Task description - Copy out lines with the word "Самотёчная" from the material that follows.

Given records -
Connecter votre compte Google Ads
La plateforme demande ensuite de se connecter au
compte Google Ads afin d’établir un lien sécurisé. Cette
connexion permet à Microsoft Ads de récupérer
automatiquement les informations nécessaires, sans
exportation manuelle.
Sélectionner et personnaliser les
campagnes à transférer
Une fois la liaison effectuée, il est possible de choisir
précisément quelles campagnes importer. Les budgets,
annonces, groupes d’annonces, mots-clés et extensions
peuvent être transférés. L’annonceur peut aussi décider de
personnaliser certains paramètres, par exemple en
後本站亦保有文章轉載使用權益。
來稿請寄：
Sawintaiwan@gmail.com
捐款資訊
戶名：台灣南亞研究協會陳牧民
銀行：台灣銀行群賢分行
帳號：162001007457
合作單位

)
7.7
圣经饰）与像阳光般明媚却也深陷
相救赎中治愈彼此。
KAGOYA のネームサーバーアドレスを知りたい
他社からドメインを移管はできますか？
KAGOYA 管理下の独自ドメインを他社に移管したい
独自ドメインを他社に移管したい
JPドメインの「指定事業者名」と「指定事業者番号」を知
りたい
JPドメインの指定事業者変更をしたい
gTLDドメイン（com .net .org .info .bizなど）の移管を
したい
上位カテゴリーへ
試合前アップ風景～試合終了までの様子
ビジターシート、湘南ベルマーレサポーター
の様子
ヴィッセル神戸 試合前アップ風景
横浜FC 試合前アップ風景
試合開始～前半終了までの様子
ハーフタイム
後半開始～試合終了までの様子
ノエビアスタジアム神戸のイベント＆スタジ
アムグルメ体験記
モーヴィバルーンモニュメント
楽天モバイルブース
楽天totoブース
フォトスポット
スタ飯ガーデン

--

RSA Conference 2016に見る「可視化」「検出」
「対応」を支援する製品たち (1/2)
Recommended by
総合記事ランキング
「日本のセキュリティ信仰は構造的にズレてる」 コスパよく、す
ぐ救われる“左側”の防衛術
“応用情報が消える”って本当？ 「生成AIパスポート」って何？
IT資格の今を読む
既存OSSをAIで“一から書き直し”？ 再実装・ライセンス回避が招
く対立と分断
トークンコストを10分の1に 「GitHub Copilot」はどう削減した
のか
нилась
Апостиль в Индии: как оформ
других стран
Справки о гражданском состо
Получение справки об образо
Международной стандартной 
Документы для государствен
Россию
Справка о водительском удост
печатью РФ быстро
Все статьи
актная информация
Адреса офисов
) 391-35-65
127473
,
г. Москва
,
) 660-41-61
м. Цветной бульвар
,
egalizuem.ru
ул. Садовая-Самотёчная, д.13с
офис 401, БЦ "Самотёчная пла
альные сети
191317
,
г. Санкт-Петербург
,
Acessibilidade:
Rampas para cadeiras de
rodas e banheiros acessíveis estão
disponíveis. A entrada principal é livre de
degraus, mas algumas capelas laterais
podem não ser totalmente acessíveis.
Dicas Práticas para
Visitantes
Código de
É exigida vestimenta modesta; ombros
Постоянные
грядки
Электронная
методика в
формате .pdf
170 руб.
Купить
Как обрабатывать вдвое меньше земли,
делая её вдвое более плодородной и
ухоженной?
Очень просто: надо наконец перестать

Finished exercise -
ул. Садовая-Самотёчная, д.13с
офис 401, БЦ "Самотёчная пла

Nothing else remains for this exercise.